For the first thirty years, the Met played the downtown Municipal Auditorium, which was designed to be an arena.  Before they would play, the Met required the construction of a stage house, built and equipped to their specifications. 

The principal singers stayed not downtown, but at the first midtown hotel, the Georgian Terrace, across Peachtree from where the Fox Theatre would be constructed sixteen years later. On the hotel portico in 1913 are the bon vivants Enrico Caruso (smoking), Geraldine Farrar, and Antonio Scotti (far right and also smoking).


The singers became the pets of Atlanta Society in a frenzy of receptions, dances, and dinners held in their honor at the Capital City and Piedmont Driving Clubs.  Even the works of music themselves became proprietary, as evidenced in the title of this book, authored by the dramatic critic for the Atlanta Georgian.

A romanticized rendering of Opera at the Auditorium in The City Builder, house organ for the Chamber of Commerce.

In 1947, the Met first played the Fox, which the Met chose over the Auditorium.

The Fox was a super-deluxe Movie Palace, then showing first run pictures, while the "improved" Auditorium (inset) was a WPA barn, unattractive and un-air-conditioned.  Bill Jenkins, who controlled the Fox, was on the local opera presenting board, and the Met was the only stage attraction he permitted to play there, at a sizable loss of revenue to the theatre.


The Fox (which never presented anything but pictures) presented Fortune Gallo's company in 1940, the first opera to play the Fox. The opera house that Gallo built in New York is now known as Studio 54.

The 1946 world premiere of "Song of the South," with Walt Disney himself in attendance, warmed the stage.  

To term the Met's spring jaunt "a tour" would be a misnomer in the current usage of the word.  Shutting down their home base for the duration, the entire company of FIVE HUNDRED, including all the stars, trouped to select (mainly eastern) cities, with the complete New York season's repertoire of sixteen operas, from which each presenting town made their choice.  The Met tour was super-colossal, above Barnum and Bailey in magnitude, and thus a rightful fit for the super-deluxe Fox.

At its peak, the tour required  two fifteen-car special trains to transport the company, which included a hundred-piece orchestra, ninety choristers, forty ballerinas, and all the Manhattan stagehands and artistic personnel. The company disembarked at the now long-gone Terminal Station, located to east of the present Omni Hotel.

To tote the physical production, 27 seventy-foot box cars were necessary, unloaded from a siding (now the Beltline) at the corner of 10th and Monroe, so that the sixty-foot wide rolled drops could be transferred wrinkle-free to trucks, for the nightly change of scenery.  Local 41 IATSE union stagehands Frank Dey, Jr. (left) and Bob Spradlin lash the set together in 1960.

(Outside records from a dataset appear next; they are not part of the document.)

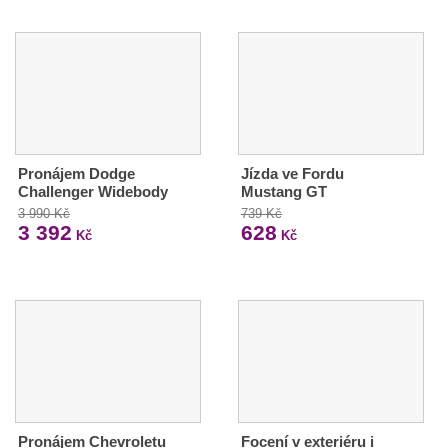
Pronájem Dodge
Jízda ve Fordu
Challenger Widebody
Mustang GT
3 990 Kč
739 Kč
3 392
628
Kč
Kč
Pronájem Chevroletu
Focení v exteriéru i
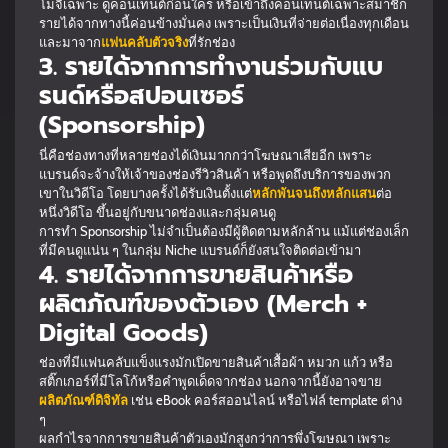
โมจิเฉพาะ ดูคอนเทนต์ก่อนใคร หรือเข้าถึงคอนเทนต์เฉพาะสมาชิก
รายได้จากทางนี้ค่อนข้างมั่นคง เพราะเป็นเงินที่จ่ายต่อเนื่องทุกเดือน
และมาจาก
แฟนคลับตัวจริง
ที่รักช่อง
3. รายได้จากการทำงานร่วมกับแบ
รนด์หรือสปอนเซอร์
(Sponsorship)
นี่คือช่องทางที่หลายช่องได้เงินมากกว่าโฆษณาเสียอีก เพราะ
แบรนด์จะจ้างให้เจ้าของช่องรีวิวสินค้า หรือพูดถึงบริการของพวก
เขาในวิดีโอ โดยบางครั้งได้รับเงินตั้งแต่
หลักพันจนถึงหลักแสน
ต่อ
หนึ่งวิดีโอ ขึ้นอยู่กับขนาดช่องและกลุ่มคนดู
การทำ Sponsorship ไม่จำเป็นต้องมีผู้ติดตามหลักล้าน แม้แต่ช่องเล็ก
ที่มีคนดูแน่น ๆ ในกลุ่ม Niche แบรนด์ก็ยังสนใจติดต่อเข้ามา
4. รายได้จากการขายสินค้าหรือ
ผลิตภัณฑ์ของตัวเอง (Merch +
Digital Goods)
ช่องที่มีแฟนคลับแข็งแรงมักเปิดขายสินค้าเสื้อผ้า หมวก แก้ว หรือ
สติ๊กเกอร์ที่มีโลโก้หรือคำพูดเด็ดจากช่อง นอกจากนี้ยังอาจขาย
ผลิตภัณฑ์ดิจิทัล
เช่น eBook คอร์สออนไลน์ หรือไฟล์ template ต่าง
ๆ
ผลกำไรจากการขายสินค้าตัวเองมักสูงกว่าการพึ่งโฆษณา เพราะ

Organized chaos reigned backstage where the majority of the company did not speak English.  Chalkings in large letters on the basement walls read "39th St." (stage right) and "40th St." (stage left) to correspond to the New York house.  Here a singer on Atlanta's downstage 40th Street prepares to enter.  Note the Peter Clark "cut rope" sign.

Stars who played the Fox included Helen Traubel, Lauritz Melchior, Eleanor Steber, Dorothy Kirsten, Blanche Thebom, Ezio Pinza, Rise Stevens, Jerome Hines, Robert Merrill, Geraldine Farrar, Cyril Ritchard,  Roberta Peters, James McCracken, Patrice Munsel, Leonard Warren, Richard Tucker, Sherrill Milnes, Joan Sutherland, Anna Moffo, Renato Tebaldi, Birgit Nillson, Teresa Stratas, and John Reardon.  The local press bent over backwards to cover the annual soiree, with scores of human interest stories as well as (always-glowing) reviews.

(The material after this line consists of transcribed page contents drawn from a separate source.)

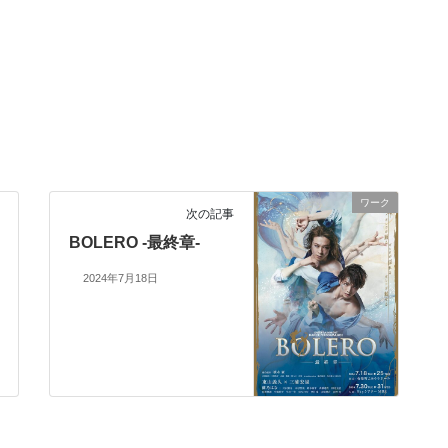
ワーク
次の記事
BOLERO -最終章-
2024年7月18日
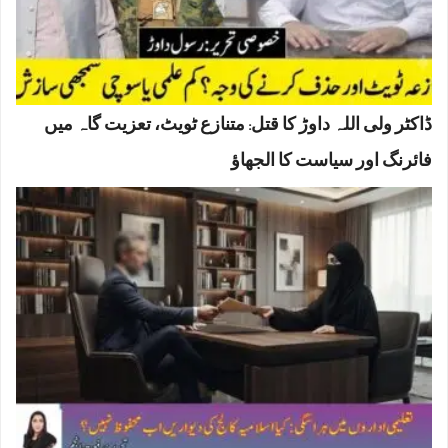
ڈاکٹر ولی اللہ داوڑ کا قتل: متنازع ٹویٹ، تعزیت گاہ میں
فائرنگ اور سیاست کا الجھاؤ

"I wish Toscanini was here to play 'Dixie!'" cried out-going Met General Manager Edward Johnson upon receiving a Confederate flag from Atlanta Mayor Hartsfield in 1950.  Johnson presided over the first four Fox seasons.

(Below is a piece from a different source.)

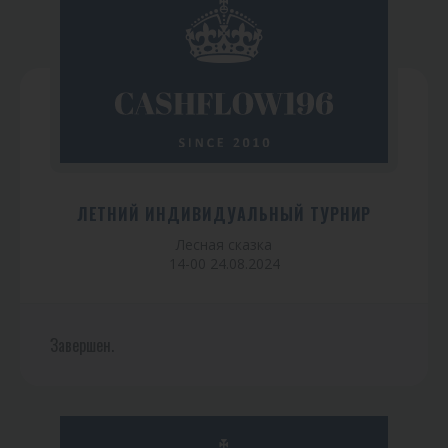
ЛЕТНИЙ ИНДИВИДУАЛЬНЫЙ ТУРНИР
Лесная сказка
14-00 24.08.2024
Завершен.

Johnson was in charge when two events caught national attention. Late trains delayed the 1948 "Carmen" curtain for two hours, and the cast had to play the show in street clothes, to the delight of the crowd.

The next season "handsome" Met tenor John Garris was murdered down by the train yards, in a crime never solved.

The Met General Manager best remembered in Atlanta (and everywhere else) was Mister Opera himself, the Austrian-born Rudolf Bing, or as he once instructed an Atlanta man,  "Call me Mister." 

"Never have I known a place [like Atlanta, said Bing in his book] to become so excited about opera.  Work stopped, sleep stopped, all over the town while the Metropolitan was there.  For years, Atlanta paid us a fraction of what our performances cost us to give, because the Board... would not authorize me to demand a higher fee from such nice people."  Bing  backstage at the Fox in 1960:

Bing's only misgiving about the tour was the shallowness of the stages they played, "but [the Fox, he continued] had style, grace, and good acoustics," and it was right across the street from his hotel.  "We had to prepare special inexpensive 'tour sets,' painted drops that could be hung on the wretched stages we played."  Here, superimposed above a plan view of the old Met stage, is the Fox stage.

The depth problem was compounded after the 1953 installation of a Cinemascope picture sheet, set on a 74' by 28' curved steel frame which had to be hauled to the back wall and winched out of harm's way, for the run of the opera.  Dotted lines at center show the relative size of the original sheet, which was flat and could fly straight up.

While Bing (right) was feared and respected, the man most adored by Atlanta Society was Bing's second, Francis Robinson.  He was Kentucky born and had graduated from Vanderbilt, so for him Atlanta was like going home again.

In 1910, a group of  wealthy Atlanta men had formed the Atlanta Music Festival Association, which acted as local presenter and guarantor against possible shortfalls in ticket revenue.  In the depression year 1930, for instance, they had to to cough up seventy-five percent of the Met's fee. Jackson Dick was the Festival head during the Fox years, shown here in 1953 greeting stars Jean Madeira (left) and Roberta Peters at the train station.

The prime mover behind bringing the Opera to the Fox was Mrs. James H. Frazer of the Junior League, that exclusive and restricted social club which contained The Five Hundred most influential and well-to-do Atlanta Ladies.  Frazer contacted Metropolitan Board member and Atlanta socialite Mrs. Harold Cooledge, and she in turn contacted the Met and the dormant Festival. A deal was struck that made everybody happy, and the Fox was adopted by the Junior League, the Ladies shown at the keyhole door in the Lower Ladies Lounge.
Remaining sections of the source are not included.